### WHAT IS NEEDED
Determine how many lines of the data below contain "écriture", then give only that number.

### INPUT MATERIAL
────────────────────
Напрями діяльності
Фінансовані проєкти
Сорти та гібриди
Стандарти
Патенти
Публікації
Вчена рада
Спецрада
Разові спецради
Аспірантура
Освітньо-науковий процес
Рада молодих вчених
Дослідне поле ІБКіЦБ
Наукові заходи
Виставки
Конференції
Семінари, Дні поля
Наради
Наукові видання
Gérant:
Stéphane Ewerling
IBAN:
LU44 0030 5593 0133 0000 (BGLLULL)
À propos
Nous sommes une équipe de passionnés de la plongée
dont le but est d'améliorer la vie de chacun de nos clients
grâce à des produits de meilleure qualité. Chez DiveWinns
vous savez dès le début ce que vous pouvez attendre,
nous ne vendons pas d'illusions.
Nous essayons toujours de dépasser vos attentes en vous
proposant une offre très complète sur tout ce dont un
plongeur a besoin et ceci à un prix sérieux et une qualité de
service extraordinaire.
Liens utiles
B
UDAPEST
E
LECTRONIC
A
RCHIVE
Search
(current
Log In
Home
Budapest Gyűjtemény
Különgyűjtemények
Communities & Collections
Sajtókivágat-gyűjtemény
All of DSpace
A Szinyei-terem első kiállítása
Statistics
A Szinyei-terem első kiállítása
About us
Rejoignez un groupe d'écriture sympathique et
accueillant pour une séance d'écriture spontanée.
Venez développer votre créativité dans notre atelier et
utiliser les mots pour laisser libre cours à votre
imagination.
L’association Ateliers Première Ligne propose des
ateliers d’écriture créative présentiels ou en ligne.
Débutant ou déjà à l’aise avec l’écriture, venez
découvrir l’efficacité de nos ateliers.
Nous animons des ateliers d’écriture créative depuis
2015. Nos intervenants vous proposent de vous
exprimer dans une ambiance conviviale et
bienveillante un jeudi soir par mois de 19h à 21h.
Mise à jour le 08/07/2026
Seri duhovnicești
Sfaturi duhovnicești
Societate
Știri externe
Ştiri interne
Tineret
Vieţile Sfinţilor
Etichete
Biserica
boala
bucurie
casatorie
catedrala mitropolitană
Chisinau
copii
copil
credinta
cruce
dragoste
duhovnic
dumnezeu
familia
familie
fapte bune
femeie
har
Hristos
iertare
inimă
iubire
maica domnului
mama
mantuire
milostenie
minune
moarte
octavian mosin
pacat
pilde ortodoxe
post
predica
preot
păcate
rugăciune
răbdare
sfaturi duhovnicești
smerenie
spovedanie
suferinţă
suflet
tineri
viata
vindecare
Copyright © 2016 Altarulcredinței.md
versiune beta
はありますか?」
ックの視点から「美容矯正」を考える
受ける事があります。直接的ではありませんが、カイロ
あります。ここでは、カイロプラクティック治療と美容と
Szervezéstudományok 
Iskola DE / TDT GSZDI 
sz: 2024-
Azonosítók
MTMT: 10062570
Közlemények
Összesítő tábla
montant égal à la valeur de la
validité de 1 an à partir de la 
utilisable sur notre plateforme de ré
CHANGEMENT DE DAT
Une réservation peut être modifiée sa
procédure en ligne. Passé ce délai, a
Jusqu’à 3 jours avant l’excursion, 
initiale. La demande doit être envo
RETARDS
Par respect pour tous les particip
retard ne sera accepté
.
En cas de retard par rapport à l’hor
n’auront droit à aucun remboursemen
────────────────────
### RESPONSE TO THIS EXERCISE
5